Segment Start: RECORD EXCERPTS

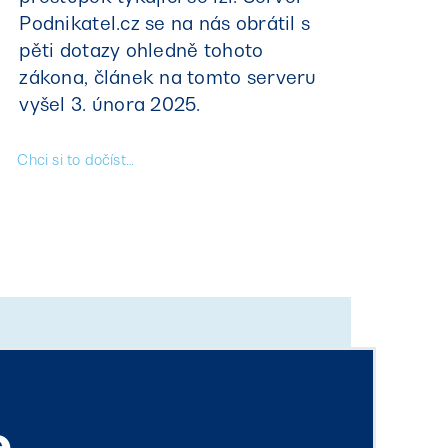
Podnikatel.cz se na nás obrátil s
pěti dotazy ohledně tohoto
zákona, článek na tomto serveru
vyšel 3. února 2025.
Chci si to dočíst…
e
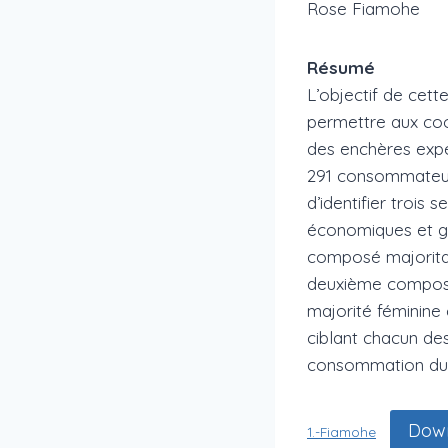
Rose Fiamohe
Résumé
L’objectif de cet
permettre aux coop
des enchères expé
291 consommateur
d’identifier trois
économiques et gé
composé majoritai
deuxième composé
majorité féminine
ciblant chacun de
consommation du r
Dow
1.-Fiamohe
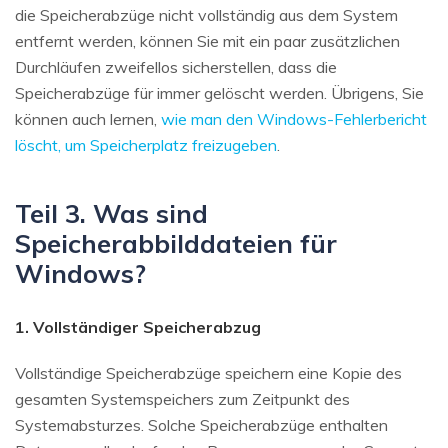
die Speicherabzüge nicht vollständig aus dem System
entfernt werden, können Sie mit ein paar zusätzlichen
Durchläufen zweifellos sicherstellen, dass die
Speicherabzüge für immer gelöscht werden. Übrigens, Sie
können auch lernen,
wie man den Windows-Fehlerbericht
löscht, um Speicherplatz freizugeben
.
Teil 3. Was sind
Speicherabbilddateien für
Windows?
1. Vollständiger Speicherabzug
Vollständige Speicherabzüge speichern eine Kopie des
gesamten Systemspeichers zum Zeitpunkt des
Systemabsturzes. Solche Speicherabzüge enthalten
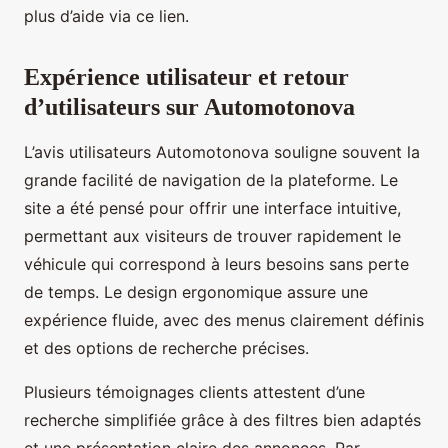
plus d’aide via ce lien.
Expérience utilisateur et retour
d’utilisateurs sur Automotonova
L’avis utilisateurs Automotonova souligne souvent la
grande facilité de navigation de la plateforme. Le
site a été pensé pour offrir une interface intuitive,
permettant aux visiteurs de trouver rapidement le
véhicule qui correspond à leurs besoins sans perte
de temps. Le design ergonomique assure une
expérience fluide, avec des menus clairement définis
et des options de recherche précises.
Plusieurs témoignages clients attestent d’une
recherche simplifiée grâce à des filtres bien adaptés
et une présentation claire des annonces. Par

Segment End: RECORD EXCERPTS

WHAT TO PRODUCE:
Starting with the line above that holds "d’identifier trois", restate each line word for word up to and including the line that holds "site a été pensé". Drop the pictures.

COMPLETED TASK:
d’identifier trois
économiques et gé
composé majoritai
deuxième composé
majorité féminine
ciblant chacun de
consommation du r
Dow
1.-Fiamohe
die Speicherabzüge nicht vollständig aus dem System
entfernt werden, können Sie mit ein paar zusätzlichen
Durchläufen zweifellos sicherstellen, dass die
Speicherabzüge für immer gelöscht werden. Übrigens, Sie
können auch lernen,
wie man den Windows-Fehlerbericht
löscht, um Speicherplatz freizugeben
.
Teil 3. Was sind
Speicherabbilddateien für
Windows?
1. Vollständiger Speicherabzug
Vollständige Speicherabzüge speichern eine Kopie des
gesamten Systemspeichers zum Zeitpunkt des
Systemabsturzes. Solche Speicherabzüge enthalten
plus d’aide via ce lien.
Expérience utilisateur et retour
d’utilisateurs sur Automotonova
L’avis utilisateurs Automotonova souligne souvent la
grande facilité de navigation de la plateforme. Le
site a été pensé pour offrir une interface intuitive,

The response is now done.